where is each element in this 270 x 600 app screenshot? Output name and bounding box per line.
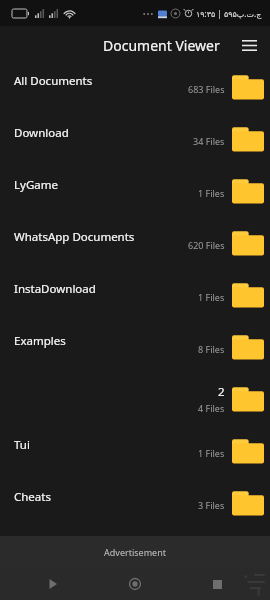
staticText: Download <box>14 125 184 141</box>
button[interactable]: Recents <box>204 571 230 597</box>
button[interactable]: Back <box>40 571 66 597</box>
staticText: 2 <box>218 384 225 400</box>
staticText: All Documents <box>14 73 184 89</box>
staticText: 1 Files <box>198 447 225 459</box>
staticText: 34 Files <box>193 135 225 147</box>
button[interactable]: Download <box>0 116 270 168</box>
staticText: Advertisement <box>104 546 166 558</box>
button[interactable]: Home <box>122 571 148 597</box>
button[interactable]: Tui <box>0 428 270 480</box>
staticText: 1 Files <box>198 187 225 199</box>
staticText: Tui <box>14 437 184 453</box>
staticText: ج.ت.پ‌۵۹۵ | ۱۹:۳۵ <box>196 8 262 19</box>
staticText: Examples <box>14 333 184 349</box>
button[interactable]: WhatsApp Documents <box>0 220 270 272</box>
button[interactable]: Menu <box>234 30 264 60</box>
staticText: 8 Files <box>198 343 225 355</box>
button[interactable]: 2 <box>0 376 270 428</box>
staticText: 4 Files <box>198 402 225 414</box>
button[interactable]: LyGame <box>0 168 270 220</box>
button[interactable]: Advertisement <box>0 536 270 568</box>
staticText: Document Viewer <box>103 36 220 55</box>
button[interactable]: Examples <box>0 324 270 376</box>
staticText: 1 Files <box>198 291 225 303</box>
staticText: 3 Files <box>198 499 225 511</box>
staticText: LyGame <box>14 177 184 193</box>
button[interactable]: Cheats <box>0 480 270 532</box>
staticText: WhatsApp Documents <box>14 229 184 245</box>
staticText: 620 Files <box>188 239 225 251</box>
button[interactable]: InstaDownload <box>0 272 270 324</box>
button[interactable]: All Documents <box>0 64 270 116</box>
staticText: Cheats <box>14 489 184 505</box>
staticText: 683 Files <box>188 83 225 95</box>
staticText: InstaDownload <box>14 281 184 297</box>
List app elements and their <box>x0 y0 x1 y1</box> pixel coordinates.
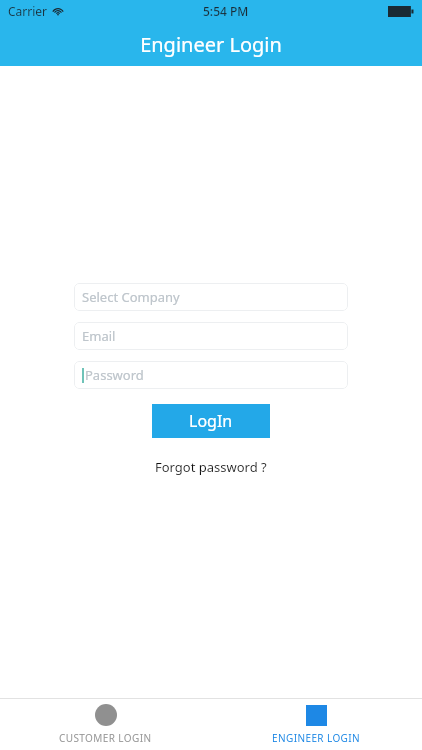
staticText: Email <box>82 327 116 345</box>
button[interactable]: CUSTOMER LOGIN <box>0 699 211 750</box>
staticText: 5:54 PM <box>203 3 249 19</box>
staticText: CUSTOMER LOGIN <box>59 731 152 745</box>
staticText: ENGINEER LOGIN <box>272 731 361 745</box>
button[interactable]: Email <box>74 322 348 350</box>
staticText: Forgot password ? <box>155 458 267 476</box>
button[interactable]: ENGINEER LOGIN <box>211 699 422 750</box>
staticText: LogIn <box>189 410 233 432</box>
button[interactable]: Select Company <box>74 283 348 311</box>
button[interactable]: Password <box>74 361 348 389</box>
button[interactable]: Forgot password ? <box>151 454 271 480</box>
button[interactable]: LogIn <box>152 404 270 438</box>
staticText: Select Company <box>82 288 180 306</box>
staticText: Carrier <box>8 3 48 19</box>
staticText: Password <box>85 366 144 384</box>
staticText: Engineer Login <box>140 31 282 58</box>
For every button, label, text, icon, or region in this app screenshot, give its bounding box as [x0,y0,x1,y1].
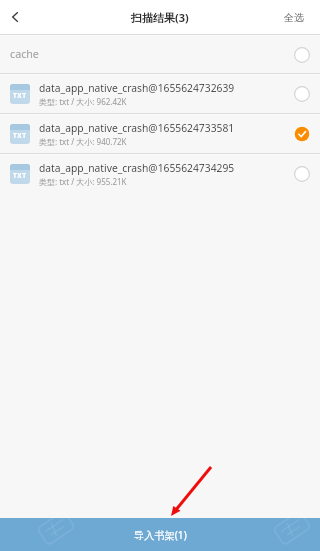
staticText: TXT [13,171,27,180]
staticText: TXT [13,91,27,100]
button[interactable]: TXT [0,155,320,193]
button[interactable]: Select item [294,86,310,102]
staticText: 类型: txt / 大小: 962.42K [39,96,127,107]
button[interactable]: Select item [294,126,310,142]
button[interactable]: Select item [294,47,310,63]
staticText: TXT [13,131,27,140]
staticText: 扫描结果(3) [131,10,189,25]
button[interactable]: TXT [0,115,320,153]
button[interactable]: 全选 [272,0,320,34]
staticText: data_app_native_crash@1655624733581 [39,121,235,135]
button[interactable]: TXT [0,75,320,113]
staticText: 全选 [284,11,304,24]
button[interactable]: cache [0,36,320,73]
button[interactable]: 导入书架(1) [0,518,320,551]
button[interactable]: Back [0,0,30,34]
button[interactable]: Select item [294,166,310,182]
staticText: data_app_native_crash@1655624732639 [39,81,235,95]
staticText: 导入书架(1) [134,528,187,542]
staticText: 类型: txt / 大小: 940.72K [39,136,127,147]
staticText: data_app_native_crash@1655624734295 [39,161,235,175]
staticText: cache [10,47,39,62]
staticText: 类型: txt / 大小: 955.21K [39,176,127,187]
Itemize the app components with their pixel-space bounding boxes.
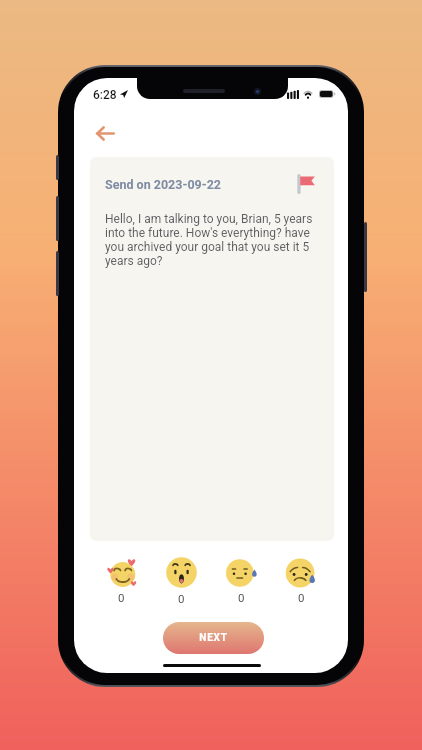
staticText: Send on 2023-09-22 — [105, 177, 221, 192]
button[interactable]: Awkward reaction — [220, 558, 262, 610]
staticText: NEXT — [199, 632, 228, 644]
staticText: 0 — [178, 592, 185, 605]
button[interactable]: Back — [87, 120, 123, 146]
button[interactable]: Sad reaction — [280, 558, 322, 610]
staticText: Hello, I am talking to you, Brian, 5 yea… — [105, 212, 320, 268]
button[interactable]: NEXT — [163, 622, 264, 654]
staticText: 0 — [118, 591, 125, 604]
staticText: 6:28 — [93, 88, 117, 102]
button[interactable]: Wow reaction — [160, 557, 202, 609]
staticText: 0 — [238, 591, 245, 604]
button[interactable]: Love reaction — [100, 558, 142, 610]
staticText: 0 — [298, 591, 305, 604]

» YOUR OBJECTIVE
Only the lines from the one containing "Itemize the app" through the end of the records should be copied, exactly and with both ends included; the pictures should not.

» FINISHED EXERCISE
Itemize the app components with their pixel-space bounding boxes.
staticText: Send on 2023-09-22 — [105, 177, 221, 192]
button[interactable]: Awkward reaction — [220, 558, 262, 610]
staticText: NEXT — [199, 632, 228, 644]
staticText: 0 — [178, 592, 185, 605]
button[interactable]: Back — [87, 120, 123, 146]
button[interactable]: Sad reaction — [280, 558, 322, 610]
staticText: Hello, I am talking to you, Brian, 5 yea… — [105, 212, 320, 268]
button[interactable]: NEXT — [163, 622, 264, 654]
staticText: 0 — [118, 591, 125, 604]
staticText: 6:28 — [93, 88, 117, 102]
button[interactable]: Wow reaction — [160, 557, 202, 609]
staticText: 0 — [238, 591, 245, 604]
button[interactable]: Love reaction — [100, 558, 142, 610]
staticText: 0 — [298, 591, 305, 604]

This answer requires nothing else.